───── Data section
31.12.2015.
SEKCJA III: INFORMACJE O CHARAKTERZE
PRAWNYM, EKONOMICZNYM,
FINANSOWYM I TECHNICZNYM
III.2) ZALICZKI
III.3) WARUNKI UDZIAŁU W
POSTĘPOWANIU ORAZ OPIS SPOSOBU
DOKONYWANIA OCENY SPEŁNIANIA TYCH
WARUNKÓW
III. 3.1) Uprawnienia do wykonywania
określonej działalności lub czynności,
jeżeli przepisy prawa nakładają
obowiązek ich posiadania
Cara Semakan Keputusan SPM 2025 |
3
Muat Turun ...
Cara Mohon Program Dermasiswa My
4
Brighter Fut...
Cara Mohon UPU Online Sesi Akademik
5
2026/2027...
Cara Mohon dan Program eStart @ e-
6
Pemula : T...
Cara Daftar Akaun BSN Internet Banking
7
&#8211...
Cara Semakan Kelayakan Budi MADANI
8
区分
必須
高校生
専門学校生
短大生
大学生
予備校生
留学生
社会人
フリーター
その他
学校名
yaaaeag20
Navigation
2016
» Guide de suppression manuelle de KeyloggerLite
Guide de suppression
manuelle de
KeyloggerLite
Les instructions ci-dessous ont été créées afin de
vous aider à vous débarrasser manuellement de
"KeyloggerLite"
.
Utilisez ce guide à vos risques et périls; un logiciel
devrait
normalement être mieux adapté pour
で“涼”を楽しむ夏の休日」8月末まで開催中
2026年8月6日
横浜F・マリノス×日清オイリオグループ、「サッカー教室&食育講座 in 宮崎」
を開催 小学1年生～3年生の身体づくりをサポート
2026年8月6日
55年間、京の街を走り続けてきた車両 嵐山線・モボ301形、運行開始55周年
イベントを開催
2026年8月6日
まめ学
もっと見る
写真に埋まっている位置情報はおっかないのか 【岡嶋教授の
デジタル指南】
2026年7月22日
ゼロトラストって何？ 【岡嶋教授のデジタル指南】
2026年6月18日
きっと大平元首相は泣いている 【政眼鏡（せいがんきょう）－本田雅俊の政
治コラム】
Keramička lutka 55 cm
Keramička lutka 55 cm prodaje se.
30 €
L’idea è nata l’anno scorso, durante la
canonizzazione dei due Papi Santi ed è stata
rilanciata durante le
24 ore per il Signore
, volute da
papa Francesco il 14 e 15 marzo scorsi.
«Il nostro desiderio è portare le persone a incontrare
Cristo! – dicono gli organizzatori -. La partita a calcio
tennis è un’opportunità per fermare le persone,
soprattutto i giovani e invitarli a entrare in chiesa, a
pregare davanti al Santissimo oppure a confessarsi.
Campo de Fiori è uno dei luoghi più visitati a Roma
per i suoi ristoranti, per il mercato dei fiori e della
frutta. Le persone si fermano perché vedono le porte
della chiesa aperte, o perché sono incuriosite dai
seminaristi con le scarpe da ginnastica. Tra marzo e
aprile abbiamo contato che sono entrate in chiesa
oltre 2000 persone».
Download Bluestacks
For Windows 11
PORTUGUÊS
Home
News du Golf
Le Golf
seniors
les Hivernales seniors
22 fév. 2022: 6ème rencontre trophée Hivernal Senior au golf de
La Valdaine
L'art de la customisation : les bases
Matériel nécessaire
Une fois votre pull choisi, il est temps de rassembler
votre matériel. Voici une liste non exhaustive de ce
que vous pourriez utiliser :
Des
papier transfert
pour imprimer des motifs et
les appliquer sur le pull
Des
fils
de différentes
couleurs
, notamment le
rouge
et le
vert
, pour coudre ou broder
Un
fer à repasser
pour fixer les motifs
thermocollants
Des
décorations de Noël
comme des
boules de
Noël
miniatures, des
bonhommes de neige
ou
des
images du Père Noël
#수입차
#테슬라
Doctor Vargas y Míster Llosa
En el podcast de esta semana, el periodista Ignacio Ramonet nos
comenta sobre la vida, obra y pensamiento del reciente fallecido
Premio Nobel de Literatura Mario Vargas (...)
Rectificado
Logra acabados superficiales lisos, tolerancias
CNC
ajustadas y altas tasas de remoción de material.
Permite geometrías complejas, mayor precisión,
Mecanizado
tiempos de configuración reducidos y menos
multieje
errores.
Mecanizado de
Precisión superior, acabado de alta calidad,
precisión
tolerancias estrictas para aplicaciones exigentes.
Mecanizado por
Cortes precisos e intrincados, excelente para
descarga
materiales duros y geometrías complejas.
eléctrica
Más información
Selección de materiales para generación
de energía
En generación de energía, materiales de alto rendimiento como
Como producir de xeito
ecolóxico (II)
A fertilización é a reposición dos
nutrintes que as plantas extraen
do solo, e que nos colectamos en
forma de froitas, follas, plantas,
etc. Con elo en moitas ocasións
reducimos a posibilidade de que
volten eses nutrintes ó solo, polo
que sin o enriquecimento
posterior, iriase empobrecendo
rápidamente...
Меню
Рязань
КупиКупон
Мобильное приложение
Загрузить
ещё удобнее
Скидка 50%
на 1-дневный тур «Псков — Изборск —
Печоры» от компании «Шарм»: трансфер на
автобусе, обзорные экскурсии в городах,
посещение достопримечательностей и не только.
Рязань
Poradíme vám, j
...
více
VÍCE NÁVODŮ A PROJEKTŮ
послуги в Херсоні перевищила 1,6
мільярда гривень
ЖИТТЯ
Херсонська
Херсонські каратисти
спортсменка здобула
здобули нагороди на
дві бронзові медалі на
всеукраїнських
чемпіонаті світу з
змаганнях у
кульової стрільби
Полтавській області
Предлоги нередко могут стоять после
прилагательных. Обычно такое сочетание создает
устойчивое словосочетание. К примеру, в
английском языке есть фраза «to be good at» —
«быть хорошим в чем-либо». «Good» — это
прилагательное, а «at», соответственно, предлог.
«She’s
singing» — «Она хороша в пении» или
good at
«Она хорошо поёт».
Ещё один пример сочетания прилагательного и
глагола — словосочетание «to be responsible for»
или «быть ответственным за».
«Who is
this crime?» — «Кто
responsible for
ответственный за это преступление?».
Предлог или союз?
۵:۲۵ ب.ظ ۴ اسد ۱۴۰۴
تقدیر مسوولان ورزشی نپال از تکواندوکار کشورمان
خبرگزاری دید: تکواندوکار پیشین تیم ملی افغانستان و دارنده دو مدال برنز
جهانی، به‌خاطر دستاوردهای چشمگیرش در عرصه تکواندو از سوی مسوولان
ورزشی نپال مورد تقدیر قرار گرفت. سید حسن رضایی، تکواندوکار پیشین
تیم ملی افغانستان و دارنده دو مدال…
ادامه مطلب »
──────────
- [Description of the task]:
Could you retype all of the records above exactly as they appear?

- [Response to this exercise]:
31.12.2015.
SEKCJA III: INFORMACJE O CHARAKTERZE
PRAWNYM, EKONOMICZNYM,
FINANSOWYM I TECHNICZNYM
III.2) ZALICZKI
III.3) WARUNKI UDZIAŁU W
POSTĘPOWANIU ORAZ OPIS SPOSOBU
DOKONYWANIA OCENY SPEŁNIANIA TYCH
WARUNKÓW
III. 3.1) Uprawnienia do wykonywania
określonej działalności lub czynności,
jeżeli przepisy prawa nakładają
obowiązek ich posiadania
Cara Semakan Keputusan SPM 2025 |
3
Muat Turun ...
Cara Mohon Program Dermasiswa My
4
Brighter Fut...
Cara Mohon UPU Online Sesi Akademik
5
2026/2027...
Cara Mohon dan Program eStart @ e-
6
Pemula : T...
Cara Daftar Akaun BSN Internet Banking
7
&#8211...
Cara Semakan Kelayakan Budi MADANI
8
区分
必須
高校生
専門学校生
短大生
大学生
予備校生
留学生
社会人
フリーター
その他
学校名
yaaaeag20
Navigation
2016
» Guide de suppression manuelle de KeyloggerLite
Guide de suppression
manuelle de
KeyloggerLite
Les instructions ci-dessous ont été créées afin de
vous aider à vous débarrasser manuellement de
"KeyloggerLite"
.
Utilisez ce guide à vos risques et périls; un logiciel
devrait
normalement être mieux adapté pour
で“涼”を楽しむ夏の休日」8月末まで開催中
2026年8月6日
横浜F・マリノス×日清オイリオグループ、「サッカー教室&食育講座 in 宮崎」
を開催 小学1年生～3年生の身体づくりをサポート
2026年8月6日
55年間、京の街を走り続けてきた車両 嵐山線・モボ301形、運行開始55周年
イベントを開催
2026年8月6日
まめ学
もっと見る
写真に埋まっている位置情報はおっかないのか 【岡嶋教授の
デジタル指南】
2026年7月22日
ゼロトラストって何？ 【岡嶋教授のデジタル指南】
2026年6月18日
きっと大平元首相は泣いている 【政眼鏡（せいがんきょう）－本田雅俊の政
治コラム】
Keramička lutka 55 cm
Keramička lutka 55 cm prodaje se.
30 €
L’idea è nata l’anno scorso, durante la
canonizzazione dei due Papi Santi ed è stata
rilanciata durante le
24 ore per il Signore
, volute da
papa Francesco il 14 e 15 marzo scorsi.
«Il nostro desiderio è portare le persone a incontrare
Cristo! – dicono gli organizzatori -. La partita a calcio
tennis è un’opportunità per fermare le persone,
soprattutto i giovani e invitarli a entrare in chiesa, a
pregare davanti al Santissimo oppure a confessarsi.
Campo de Fiori è uno dei luoghi più visitati a Roma
per i suoi ristoranti, per il mercato dei fiori e della
frutta. Le persone si fermano perché vedono le porte
della chiesa aperte, o perché sono incuriosite dai
seminaristi con le scarpe da ginnastica. Tra marzo e
aprile abbiamo contato che sono entrate in chiesa
oltre 2000 persone».
Download Bluestacks
For Windows 11
PORTUGUÊS
Home
News du Golf
Le Golf
seniors
les Hivernales seniors
22 fév. 2022: 6ème rencontre trophée Hivernal Senior au golf de
La Valdaine
L'art de la customisation : les bases
Matériel nécessaire
Une fois votre pull choisi, il est temps de rassembler
votre matériel. Voici une liste non exhaustive de ce
que vous pourriez utiliser :
Des
papier transfert
pour imprimer des motifs et
les appliquer sur le pull
Des
fils
de différentes
couleurs
, notamment le
rouge
et le
vert
, pour coudre ou broder
Un
fer à repasser
pour fixer les motifs
thermocollants
Des
décorations de Noël
comme des
boules de
Noël
miniatures, des
bonhommes de neige
ou
des
images du Père Noël
#수입차
#테슬라
Doctor Vargas y Míster Llosa
En el podcast de esta semana, el periodista Ignacio Ramonet nos
comenta sobre la vida, obra y pensamiento del reciente fallecido
Premio Nobel de Literatura Mario Vargas (...)
Rectificado
Logra acabados superficiales lisos, tolerancias
CNC
ajustadas y altas tasas de remoción de material.
Permite geometrías complejas, mayor precisión,
Mecanizado
tiempos de configuración reducidos y menos
multieje
errores.
Mecanizado de
Precisión superior, acabado de alta calidad,
precisión
tolerancias estrictas para aplicaciones exigentes.
Mecanizado por
Cortes precisos e intrincados, excelente para
descarga
materiales duros y geometrías complejas.
eléctrica
Más información
Selección de materiales para generación
de energía
En generación de energía, materiales de alto rendimiento como
Como producir de xeito
ecolóxico (II)
A fertilización é a reposición dos
nutrintes que as plantas extraen
do solo, e que nos colectamos en
forma de froitas, follas, plantas,
etc. Con elo en moitas ocasións
reducimos a posibilidade de que
volten eses nutrintes ó solo, polo
que sin o enriquecimento
posterior, iriase empobrecendo
rápidamente...
Меню
Рязань
КупиКупон
Мобильное приложение
Загрузить
ещё удобнее
Скидка 50%
на 1-дневный тур «Псков — Изборск —
Печоры» от компании «Шарм»: трансфер на
автобусе, обзорные экскурсии в городах,
посещение достопримечательностей и не только.
Рязань
Poradíme vám, j
...
více
VÍCE NÁVODŮ A PROJEKTŮ
послуги в Херсоні перевищила 1,6
мільярда гривень
ЖИТТЯ
Херсонська
Херсонські каратисти
спортсменка здобула
здобули нагороди на
дві бронзові медалі на
всеукраїнських
чемпіонаті світу з
змаганнях у
кульової стрільби
Полтавській області
Предлоги нередко могут стоять после
прилагательных. Обычно такое сочетание создает
устойчивое словосочетание. К примеру, в
английском языке есть фраза «to be good at» —
«быть хорошим в чем-либо». «Good» — это
прилагательное, а «at», соответственно, предлог.
«She’s
singing» — «Она хороша в пении» или
good at
«Она хорошо поёт».
Ещё один пример сочетания прилагательного и
глагола — словосочетание «to be responsible for»
или «быть ответственным за».
«Who is
this crime?» — «Кто
responsible for
ответственный за это преступление?».
Предлог или союз?
۵:۲۵ ب.ظ ۴ اسد ۱۴۰۴
تقدیر مسوولان ورزشی نپال از تکواندوکار کشورمان
خبرگزاری دید: تکواندوکار پیشین تیم ملی افغانستان و دارنده دو مدال برنز
جهانی، به‌خاطر دستاوردهای چشمگیرش در عرصه تکواندو از سوی مسوولان
ورزشی نپال مورد تقدیر قرار گرفت. سید حسن رضایی، تکواندوکار پیشین
تیم ملی افغانستان و دارنده دو مدال…
ادامه مطلب »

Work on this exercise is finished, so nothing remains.